Hi,
mystran wrote:Brendan, what are you actually trying to do? I mean, what is the fundamental goal of this all?
The main goal is scalability.
In general, as a system becomes more scalable it tends to use more tasks that do less work each, which means the scheduler also needs to deal with more smaller tasks that do less work each.
Traditional schedulers are designed more for a smaller number of threads that do more, and therefore additional schedululing algorithms like "batch processing" would be less effective for these systems.

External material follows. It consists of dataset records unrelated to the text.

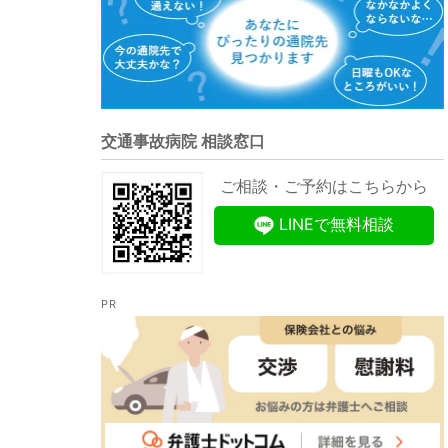
交通事故病院 相談窓口
ご相談・ご予約はこちらから
LINEで無料相談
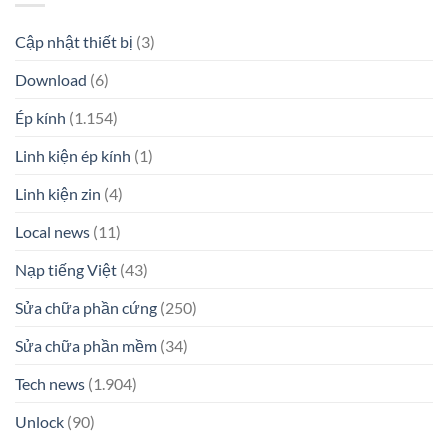
Cập nhật thiết bị
(3)
Download
(6)
Ép kính
(1.154)
Linh kiện ép kính
(1)
Linh kiện zin
(4)
Local news
(11)
Nạp tiếng Việt
(43)
Sửa chữa phần cứng
(250)
Sửa chữa phần mềm
(34)
Tech news
(1.904)
Unlock
(90)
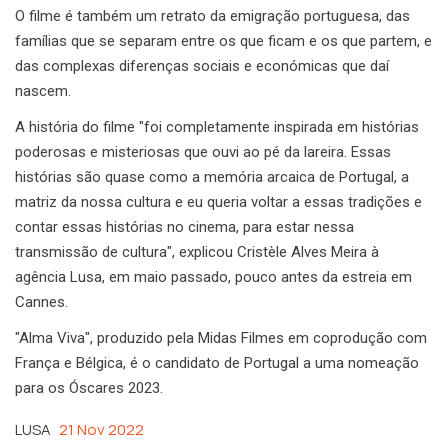
O filme é também um retrato da emigração portuguesa, das
famílias que se separam entre os que ficam e os que partem, e
das complexas diferenças sociais e económicas que daí
nascem.
A história do filme "foi completamente inspirada em histórias
poderosas e misteriosas que ouvi ao pé da lareira. Essas
histórias são quase como a memória arcaica de Portugal, a
matriz da nossa cultura e eu queria voltar a essas tradições e
contar essas histórias no cinema, para estar nessa
transmissão de cultura", explicou Cristèle Alves Meira à
agência Lusa, em maio passado, pouco antes da estreia em
Cannes.
"Alma Viva", produzido pela Midas Filmes em coprodução com
França e Bélgica, é o candidato de Portugal a uma nomeação
para os Óscares 2023.
LUSA
21 Nov 2022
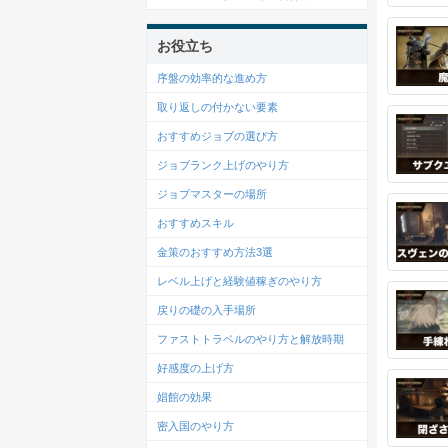
お役立ち
序盤の効率的な進め方
取り返しの付かない要素
おすすめジョブの選び方
ジョブランク上げのやり方
ジョブマスターの場所
おすすめスキル
金策のおすすめ方法3選
レベル上げと経験値稼ぎのやり方
戻りの礎の入手場所
ファストトラベルのやり方と解放時期
好感度の上げ方
娼館の効果
密入国のやり方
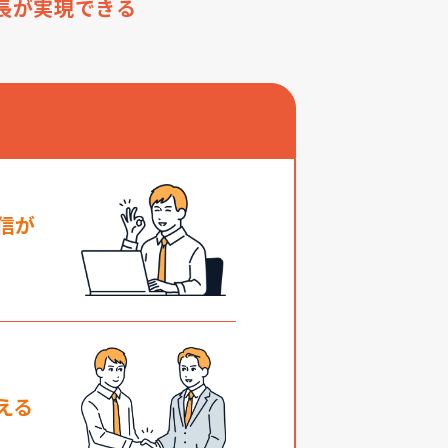
長が実現できる
信が
える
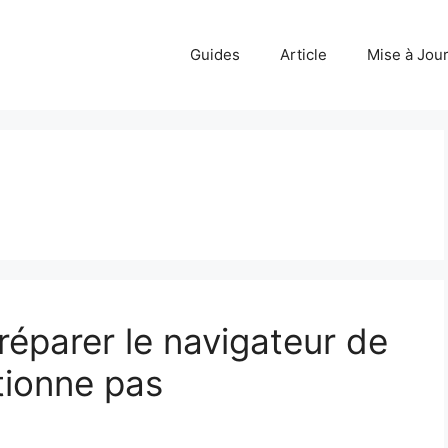
Guides
Article
Mise à Jou
réparer le navigateur de
tionne pas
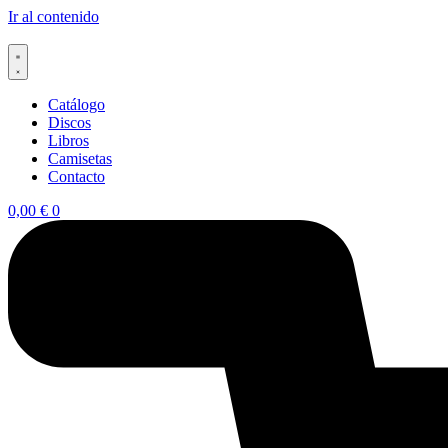
Ir al contenido
Catálogo
Discos
Libros
Camisetas
Contacto
0,00
€
0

For an (over-simplified) simple example, consider this:
Code: Select all
int find_sum(int max) {
int result = 0;
for(i = 0; i < max; i++) {
result += i;
}
return result;
}
This is standard single-threaded code that doesn't scale at all. To make this more scalable, you could try something like:
Code: Select all
int find_sum(int max) {
int workers;
int range;
int i;
threadID *threadList;
int result = 0;
workers = get_number_of_CPUs() - 1;
if( max / 4 < workers) {
workers = max / 4;
}
if(workers == 0) {
for(i = 0; i < max; i++) {
result += i;
}
return result;
}
range = max/(workers + 1);
threadList = malloc( sizeof(threadID) * workers);
for(i = 0; i < workers; i++) {
threadList[i] = spawnThread( &workerThread );
}
for(i = 0; i < workers; i++) {
sendMessage(threadList[i], SUM, i * range, (i + 1) * range);
}
for(i = workers * range; i < max; i++) {
result += i;
}
while(workers > 0) {
getMessage();
if(message.type == WORKER_RESULT) {
result += message.data1;
}
}
return result;
}
void workerThread(void) {
threadID client;
int start = 0;
int end = 0;
int i;
int result = 0;
while(end = 0) {
getMessage();
if(message.type == SUM) {
client = message.senderID;
start = message.data1;
end = message.data2;
}
}
for(i = start; i < end; i++) {
result += i;
}
sendMessage(client, result);
terminateThread();
}
So now you've got code that scales to the number of CPUs in the computer. This is good, but what about other computers?

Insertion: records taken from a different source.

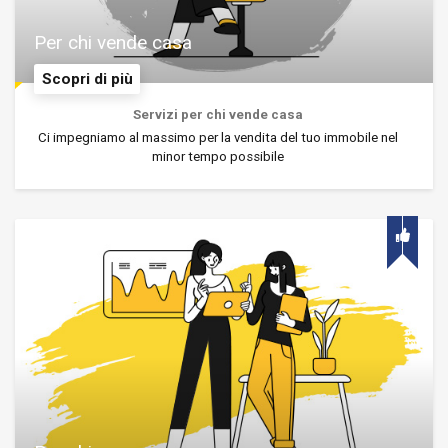
Per chi vende casa
Scopri di più
Servizi per chi vende casa
Ci impegniamo al massimo per la vendita del tuo immobile nel
minor tempo possibile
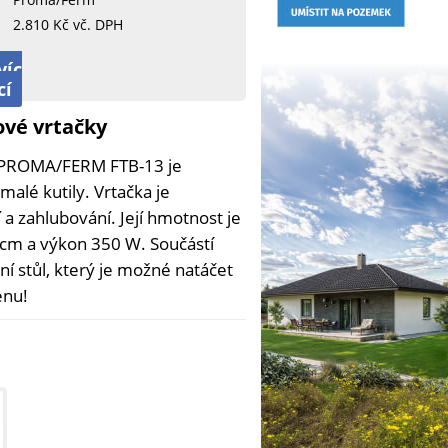
2.810 Kč vč. DPH
víc
cí
ové vrtačky
a PROMA/FERM FTB-13 je
alé kutily. Vrtačka je
 a zahlubování. Její hmotnost je
 cm a výkon 350 W. Součástí
vní stůl, který je možné natáčet
enu!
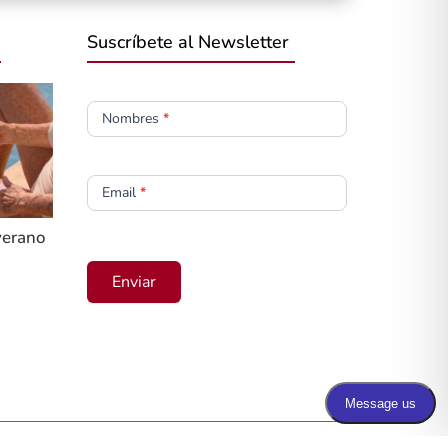
Suscríbete al Newsletter
Newsletter
Nombres
*
Email
*
 verano
Enviar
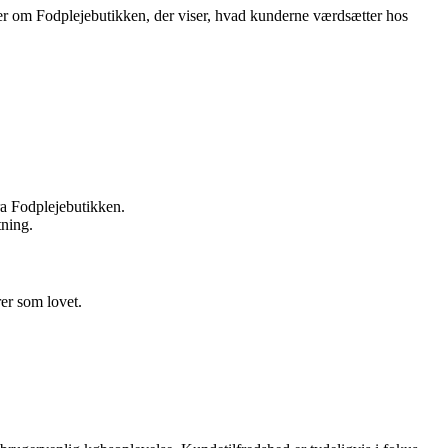
arer om Fodplejebutikken, der viser, hvad kunderne værdsætter hos
ra Fodplejebutikken.
tning.
rer som lovet.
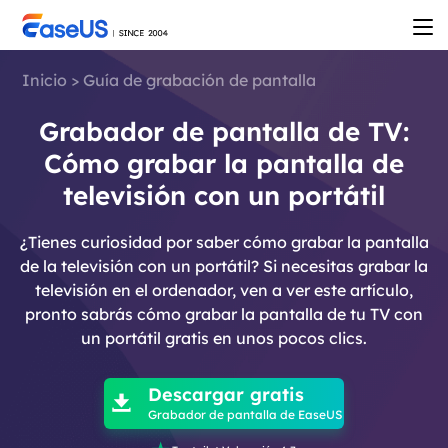
Inicio
>
Guía de grabación de pantalla
Grabador de pantalla de TV:
Cómo grabar la pantalla de
televisión con un portátil
¿Tienes curiosidad por saber cómo grabar la pantalla
de la televisión con un portátil? Si necesitas grabar la
televisión en el ordenador, ven a ver este artículo,
pronto sabrás cómo grabar la pantalla de tu TV con
un portátil gratis en unos pocos clics.

Descargar gratis

Grabador de pantalla de EaseUS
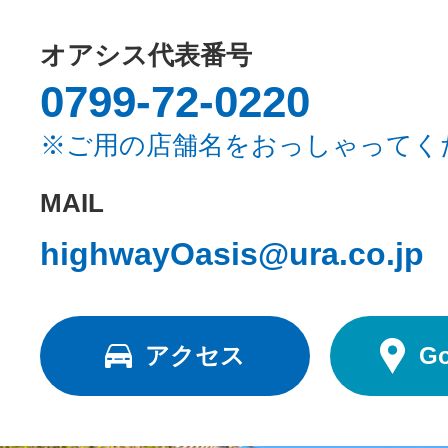
オアシス代表番号
0799-72-0220
※ご用の店舗名をおっしゃってく
MAIL
highwayOasis@ura.co.jp
アクセス
G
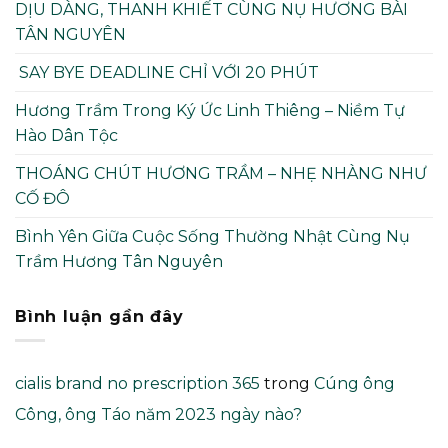
DỊU DÀNG, THANH KHIẾT CÙNG NỤ HƯƠNG BÀI
TÂN NGUYÊN
SAY BYE DEADLINE CHỈ VỚI 20 PHÚT
Hương Trầm Trong Ký Ức Linh Thiêng – Niềm Tự
Hào Dân Tộc
THOÁNG CHÚT HƯƠNG TRẦM – NHẸ NHÀNG NHƯ
CỐ ĐÔ
Bình Yên Giữa Cuộc Sống Thường Nhật Cùng Nụ
Trầm Hương Tân Nguyên
Bình luận gần đây
cialis brand no prescription 365
trong
Cúng ông
Công, ông Táo năm 2023 ngày nào?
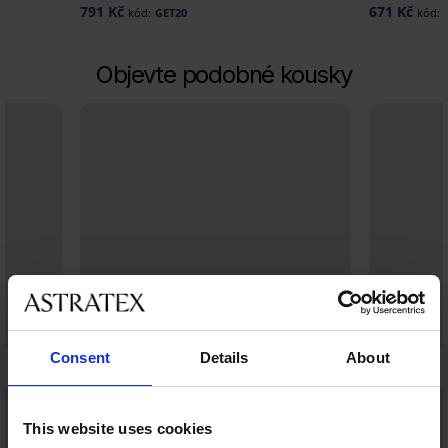
791 Kč
671 Kč
kód:
GET20
kód:
Objevte podobné kousky
Consent
Details
About
This website uses cookies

For a distributed system, you could create a (multi-threaded) service that calculates the sum of a range of numbers, and then run this service on each computer. In this case you could have a main thread that sends a range of numbers to each service/computer and combines the replies into a final result. Of course then you could add redundancy - send each range of numbers to 2 different computers and check to make sure both computers return the same result.
Note: I know this example is a stupid example. Rather than using brute force a little thinking can go a long way (e.g. "result = max * (max - 1) / 2").
os64dev wrote:Brendan wrote:Policy 1b and Policy 2B make more sense once you understand that "terminate" isn't the same as "preempt".
Ok, i thought that you would put the batch back into the batch queue after the time-slice is finished but it seems that the time you give to the batch is actually its life time. So after that time the batch dies whether it finished its work or not. How do you handle the early death situation then? Because the batch has to be submitted again i guess.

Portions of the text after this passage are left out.